The actual transfer of personal data takes place in the P2P secure communications environments using Verifiable Credentials and a technology as Hyperledger Aries. Public permisionless registries of DIDs for app providers are used for user initiated (via a secure storage device as it can be implemented in a mobile phone) communication and for verification of credentials, a common pattern fostered by projects as Hyperledger Indy. However, the credentials lack by themselves the references to shared schemas and infrastructure is needed for that. That is envisioned as a bridge between the Web of Data (in the upper right, understood broadly as published and curated schemas relevant for description of user data, not only those in RDF) and immutable replicas of those schemas in an open blockchain (as Ethereum for example) that provide immutability for consistent and evolvable development. That would require also rethinking FAIR metrics and practices used in the Web of Data and transferring them to the blockchain realm. However, these require services and components to mediate the three environments. Thus, the fundamental architecture is made up of:
- A development kit that includes interoperability libraries for data schema transformation and conversational and UI components that are GDPR and data portability “savvy”.
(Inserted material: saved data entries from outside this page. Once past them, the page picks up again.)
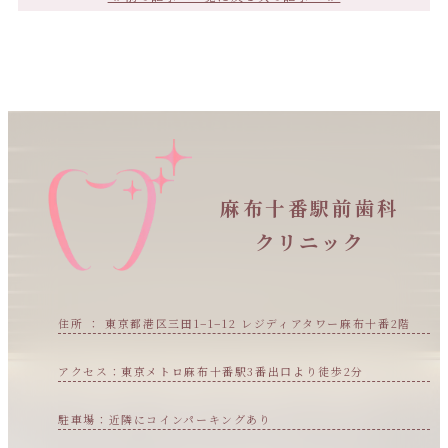
麻布十番駅前歯科
クリニック
住所 ： 東京都港区三田1−1−12 レジディアタワー麻布十番2階
アクセス：東京メトロ麻布十番駅3番出口より徒歩2分
駐車場：近隣にコインパーキングあり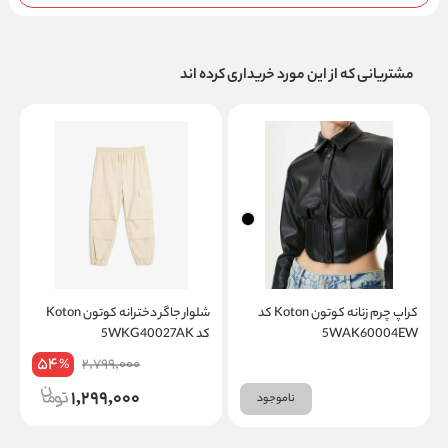
مشتریانی که از این مورد خریداری کرده اند
کراپ چرم زنانه کوتون Koton کد
شلوار جاگر دخترانه کوتون Koton
5WAK60004EW
کد 5WKG40027AK
کد
54
2,799,000
%
1,299,000
ناموجود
- A set of services for the use of AI techniques in entity linking and mapping to reconcile schemas before publishing, and the services to track the Web of Data and app uses of those to aid application developers that will consume the results of these services.
These require applied research and innovation to experiment methods and evaluate alternative designs. It should be noted that all the components in the Figure entail the use of Open Source software. Likewise, our project will commit completely to Open Source Licenses, to maximize impact and transfer of innovation.
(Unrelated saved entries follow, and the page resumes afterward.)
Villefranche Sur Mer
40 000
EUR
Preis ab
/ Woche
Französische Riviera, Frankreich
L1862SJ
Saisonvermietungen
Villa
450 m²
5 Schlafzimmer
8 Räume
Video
The key innovations will be exercised in the planned MVP that would demonstrate the use of the framework produced as outcome for a use case of actual data portability in the switch of a provide to other initiated by a user. The key points demonstrated would be:
- How the developers of the two applications are able to map and reconcile the different schemas and fuse personal data plus consent data (that provides legal security to both sides of the communication), hiding the complexities of the schemas, vocabularies and languages used to maximize adoption by average app developers.
- How the apps will be able to inform the use using advanced methods including a chatbot interface and the details of the regulation applicable, specifics of the fields in the data model and of the domain, all leveraging semantic technologies into an integrated ontology model combined with the NLP techniques used in chatbot development.
- How the apps would use W3C Verifiable Credentials combined with blockchain based verification and P2P secure technologies for a seamless transfer, repurposing and aggregation in app backends.
The focus is thus that of integrating technologies and preparing them for adoption both for developers and users. In that regard, the project aligns with a human-centric view of the Internet, empowering users and opening the potential of developers to innovate in directions that consider data subject rights as a departure point.